In my day-to-day, I happen across a lot of whining in two main scenarios. One is when I’m with my 3 kids. The other is listening to leaders vent. Only one of these is ok.
And don’t get me wrong, venting can be helpful, but too often it becomes the default and only action taken. I can’t help but cringe when I listen to a CTO describe teams not working well together, or a VP being sarcastic about priorities or the state of the architecture.
It’s one thing to share these personally with a trusted advisor, but these are often not limited to that circle and eventually take place in other, larger forums. From there it seeps down to the rest of the organization, completely unhealthy for everyone involved.

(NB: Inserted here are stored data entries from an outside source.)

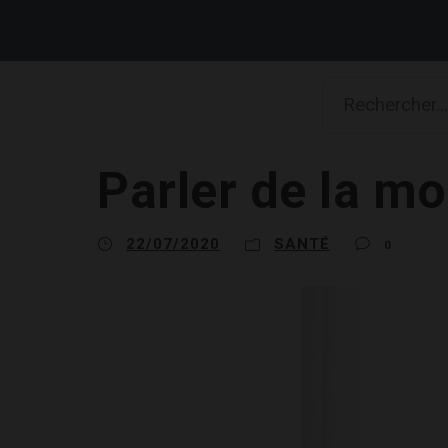
Parler de la mo
22/07/2020
SANTÉ
0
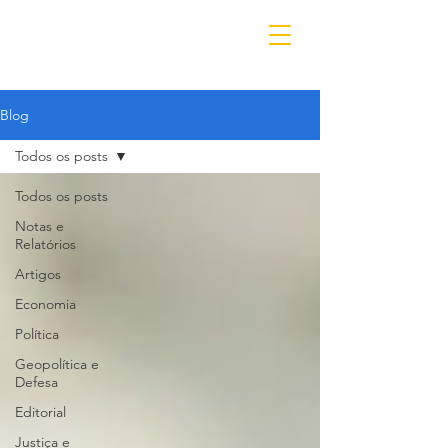
IDL
Blog
Todos os posts
Todos os posts
Notas e
Relatórios
Artigos
Economia
Política
Geopolítica e
Defesa
Editorial
Justiça e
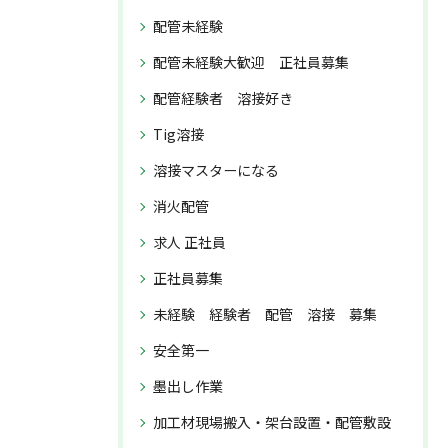
配管未経験
配管未経験大歓迎 正社員募集
配管経験者 溶接好き
Tig溶接
溶接マスターになる
消火配管
求人 正社員
正社員募集
未経験 経験者 配管 溶接 募集
安全第一
墨出し作業
加工材現場搬入・架台設置・配管敷設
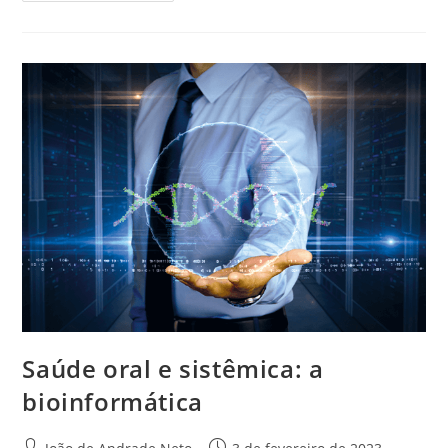
Saúde oral e sistêmica: a
bioinformática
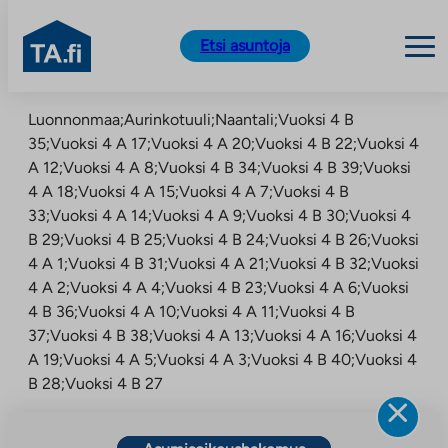
TA.fi
Etsi asuntoja
Siirry
Luonnonmaa;Aurinkotuuli;Naantali;Vuoksi 4 B
sisältöön
35;Vuoksi 4 A 17;Vuoksi 4 A 20;Vuoksi 4 B 22;Vuoksi 4
A 12;Vuoksi 4 A 8;Vuoksi 4 B 34;Vuoksi 4 B 39;Vuoksi
4 A 18;Vuoksi 4 A 15;Vuoksi 4 A 7;Vuoksi 4 B
33;Vuoksi 4 A 14;Vuoksi 4 A 9;Vuoksi 4 B 30;Vuoksi 4
B 29;Vuoksi 4 B 25;Vuoksi 4 B 24;Vuoksi 4 B 26;Vuoksi
4 A 1;Vuoksi 4 B 31;Vuoksi 4 A 21;Vuoksi 4 B 32;Vuoksi
4 A 2;Vuoksi 4 A 4;Vuoksi 4 B 23;Vuoksi 4 A 6;Vuoksi
4 B 36;Vuoksi 4 A 10;Vuoksi 4 A 11;Vuoksi 4 B
37;Vuoksi 4 B 38;Vuoksi 4 A 13;Vuoksi 4 A 16;Vuoksi 4
A 19;Vuoksi 4 A 5;Vuoksi 4 A 3;Vuoksi 4 B 40;Vuoksi 4
B 28;Vuoksi 4 B 27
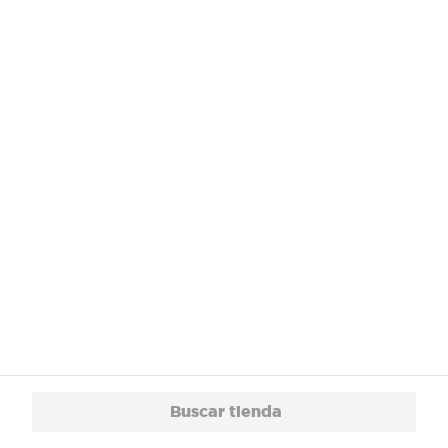
¿Necesitas ayuda?
Servicios
Financiamiento
Trabaja con Nosotros
App
© 2024 Copyright. Todos los derechos reservados Walmart Centroamérica.
Buscar tienda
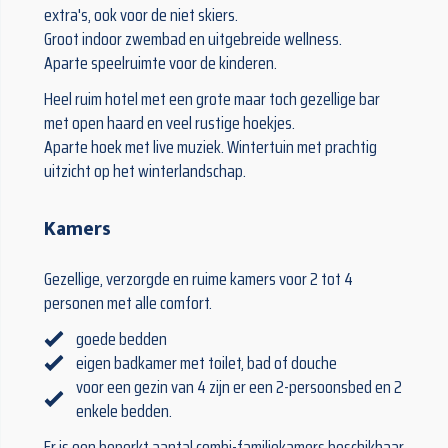
extra's, ook voor de niet skiers.
Groot indoor zwembad en uitgebreide wellness.
Aparte speelruimte voor de kinderen.
Heel ruim hotel met een grote maar toch gezellige bar
met open haard en veel rustige hoekjes.
Aparte hoek met live muziek. Wintertuin met prachtig
uitzicht op het winterlandschap.
Kamers
Gezellige, verzorgde en ruime kamers voor 2 tot 4
personen met alle comfort.
goede bedden
eigen badkamer met toilet, bad of douche
voor een gezin van 4 zijn er een 2-persoonsbed en 2
enkele bedden.
Er is een beperkt aantal combi-familiekamers beschikbaar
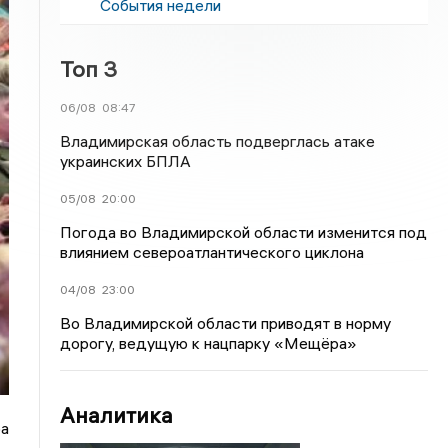
События недели
Топ 3
06/08
08:47
Владимирская область подверглась атаке
украинских БПЛА
05/08
20:00
Погода во Владимирской области изменится под
влиянием североатлантического циклона
04/08
23:00
Во Владимирской области приводят в норму
дорогу, ведущую к нацпарку «Мещёра»
Аналитика
а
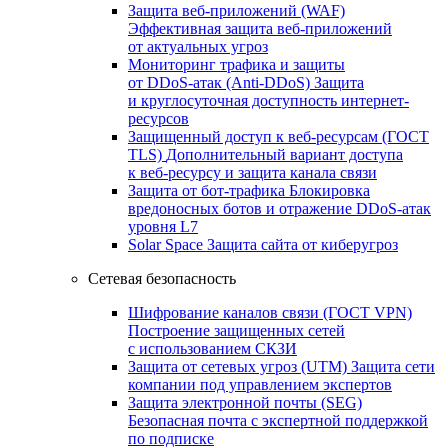
Защита веб-приложений (WAF)
Эффективная защита веб-приложений
от актуальных угроз
Мониторинг трафика и защиты
от DDoS‑атак (Anti‑DDoS)
Защита
и круглосуточная доступность интернет-
ресурсов
Защищенный доступ к веб-ресурсам (ГОСТ
TLS)
Дополнительный вариант доступа
к веб‑ресурсу и защита канала связи
Защита от бот‑трафика
Блокировка
вредоносных ботов и отражение DDoS‑атак
уровня L7
Solar Space
Защита сайта от киберугроз
Сетевая безопасность
Шифрование каналов связи (ГОСТ VPN)
Построение защищенных сетей
с использованием СКЗИ
Защита от сетевых угроз (UTM)
Защита сети
компании под управлением экспертов
Защита электронной почты (SEG)
Безопасная почта с экспертной поддержкой
по подписке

Your individual contributors might be sarcastic. Personally, I’d try to minimize that as a culture thing as well, but let’s put that aside. Your leadership team, and more importantly you yourself, cannot act this way. Not only is it poisonous, it’s also showing a completely incorrect grasp.
Think big. You have so, so many options, of which whining is the least helpful. You’re the boss, you call the shots. Call them. Spend your brain cycles on how to best approach the issues instead of coming up with clever quips. Yes, of course there are things outside of your control, but the right mindset is that those things are minimal. Truly, in all but the largest organizations, things are within your grasp.
I hate sounding like a motivational speaker, but I believe this completely. The executives I see who have a positive mindset towards growth can move mountains. Others… well, they have a hard time with every hill they happen about.